Voices: Close failing charter schools

This post by charter school expert Alex Medler on what is missing from a recent report on charter school accountability was originally published on the blog of the National Association of Charter School Authorizers.
The charter promise is not, “We will give you a charter to run a public school and flexibility from many of the rules and regulations constraining traditional schools. But if you fail to achieve what you promise to achieve we will insist that you submit a plan that outlines what you might do about it and begin to engage in a five-year self-improvement process.

The deal is simpler.

“If you perform and attract students, you get flexibility and you stay open.

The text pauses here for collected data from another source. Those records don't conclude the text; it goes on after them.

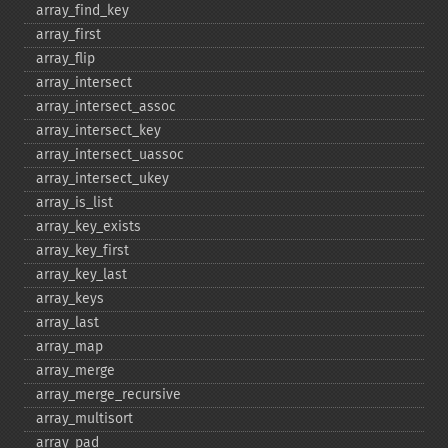
array_​find_​key
array_​first
array_​flip
array_​intersect
array_​intersect_​assoc
array_​intersect_​key
array_​intersect_​uassoc
array_​intersect_​ukey
array_​is_​list
array_​key_​exists
array_​key_​first
array_​key_​last
array_​keys
array_​last
array_​map
array_​merge
array_​merge_​recursive
array_​multisort
array_​pad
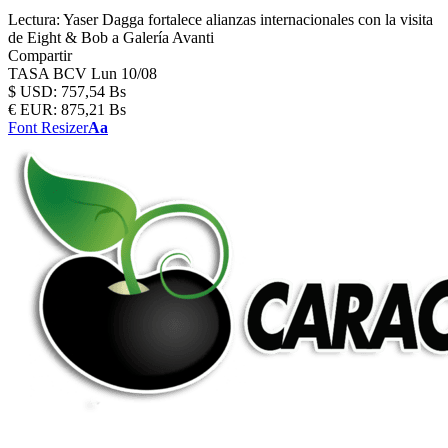
Lectura:
Yaser Dagga fortalece alianzas internacionales con la visita
de Eight & Bob a Galería Avanti
Compartir
TASA BCV
Lun 10/08
$
USD:
757,54 Bs
€
EUR:
875,21 Bs
Font Resizer
Aa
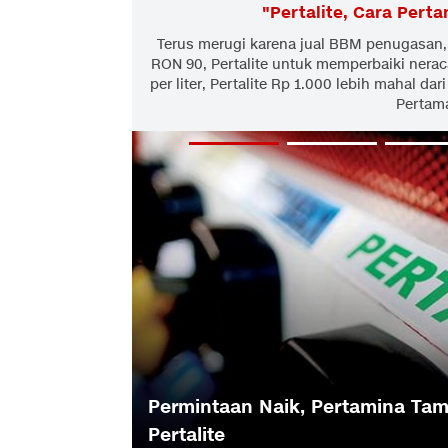
"
Pertalite, Cara Perta
Terus merugi karena jual BBM penugasan,
RON 90, Pertalite untuk memperbaiki nera
per liter, Pertalite Rp 1.000 lebih mahal d
Pertam
njual
Sepekan Pertalite Dijual, Res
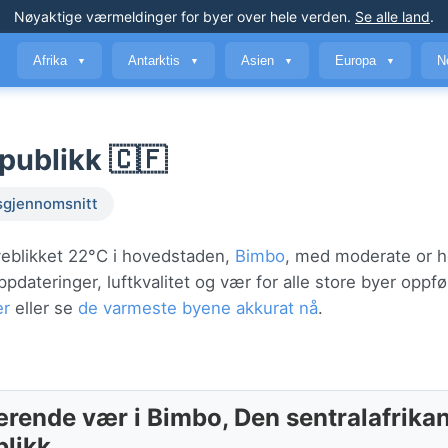
Nøyaktige værmeldinger
for byer over hele verden
.
Se alle land
.
Afrika
Antarktis
Asien
Europa
N
▼
▼
▼
▼
publikk 🇨🇫
sgjennomsnitt
øyeblikket 22°C i hovedstaden,
Bimbo
, med moderate or h
ateringer, luftkvalitet og vær for alle store byer oppfø
er
eller se
de varmeste byene akkurat nå
.
rende vær i Bimbo, Den sentralafrika
blikk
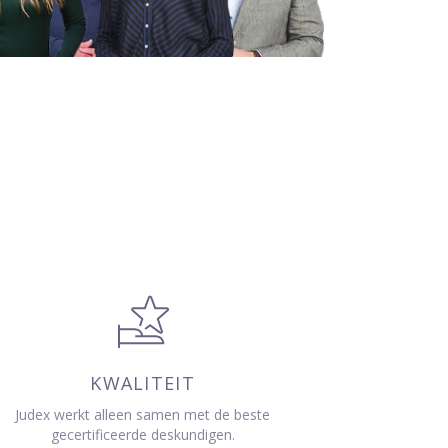
KWALITEIT
Judex werkt alleen samen met de beste
gecertificeerde deskundigen.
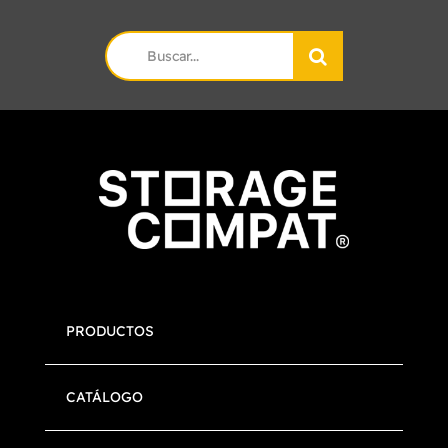
Search
for:
PRODUCTOS
CATÁLOGO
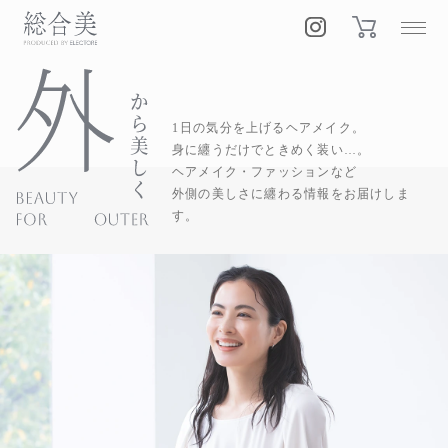
1日の気分を上げるヘアメイク。
身に纏うだけでときめく装い…。
ヘアメイク・ファッションなど
外側の美しさに纏わる情報をお届けしま
す。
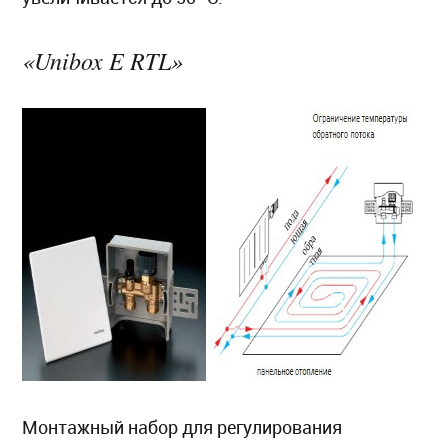
«Unibox E RTL»
Монтажный набор для регулирования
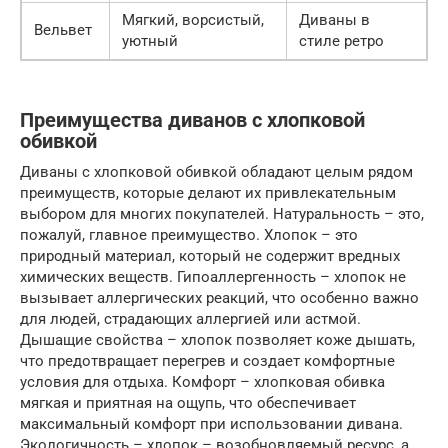
Мягкий, ворсистый,
Диваны в
Вельвет
уютный
стиле ретро
Преимущества диванов с хлопковой
обивкой
Диваны с хлопковой обивкой обладают целым рядом
преимуществ, которые делают их привлекательным
выбором для многих покупателей. Натуральность – это,
пожалуй, главное преимущество. Хлопок – это
природный материал, который не содержит вредных
химических веществ. Гипоаллергенность – хлопок не
вызывает аллергических реакций, что особенно важно
для людей, страдающих аллергией или астмой.
Дышащие свойства – хлопок позволяет коже дышать,
что предотвращает перегрев и создает комфортные
условия для отдыха. Комфорт – хлопковая обивка
мягкая и приятная на ощупь, что обеспечивает
максимальный комфорт при использовании дивана.
Экологичность – хлопок – возобновляемый ресурс, а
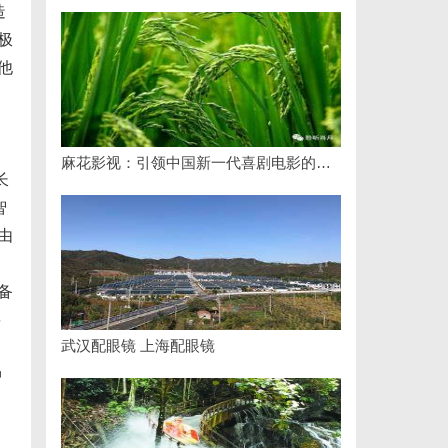
造
极
他
麻花影视：引领中国新一代喜剧电影的创新力量
长
智
由
备
将
武汉配眼镜 上海配眼镜
中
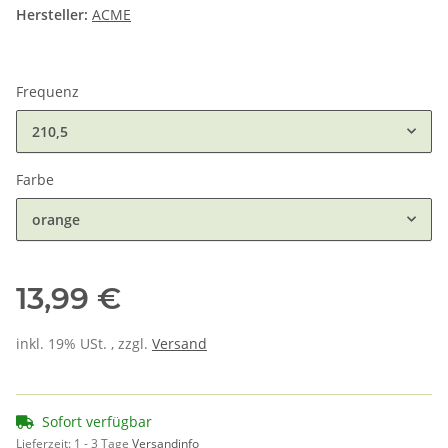
Hersteller:
ACME
Frequenz
210,5
Farbe
orange
13,99 €
inkl. 19% USt. , zzgl.
Versand
Sofort verfügbar
Lieferzeit:
1 - 3 Tage
Versandinfo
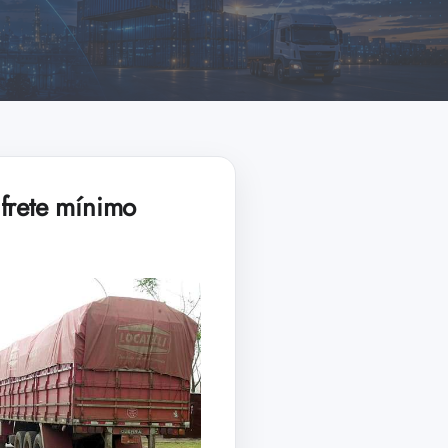
frete mínimo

If you do not perform or families won’t show up, you are closed.”

If only people could stick to the plan.

A recent study commissioned by Colorado’s Get Smart Schools explored Colorado’s failing schools and the state’s obligations to engage in “turnaround” efforts. The study provides excellent information and a long list of recommendations for the state as it faces the serious challenge of what to do to make good on its commitment to “turn around” almost 200 public schools serving more than 80,000 students. Sadly, the study does not see the obvious answer for the 21 failing charter schools on that list. Close them! The report didn’t say that.

I predict many states will commission similar studies in the next year and ponder the same challenge. These studies and those to come will all ask the same question: what should we do about all the schools we have identified as failing?  The reluctance of studies like this to state the obvious implication of charter failure is vexing.

The Colorado study was conducted by Robin Baker, Paul Teske and Kelly Hupfeld at CU-Denver, along with Paul Hill from the Center on Reinventing Public Education (CRPE).  It presents a lot of data on kids, schools and districts affected by this policy. At the heart of this issue rests Colorado’s system of accrediting schools and districts, which is also the state’s latest iteration of a federally-approved accountability regime. In it, the state identifies the worst performing schools using a sophisticated growth measure. The state then oversees efforts conducted by schools and districts to make a dramatic change in these schools. Like other states, the range of turnaround options includes restructuring, changes in leadership and staff, working with outside contractors or providers, converting to charter status or closure.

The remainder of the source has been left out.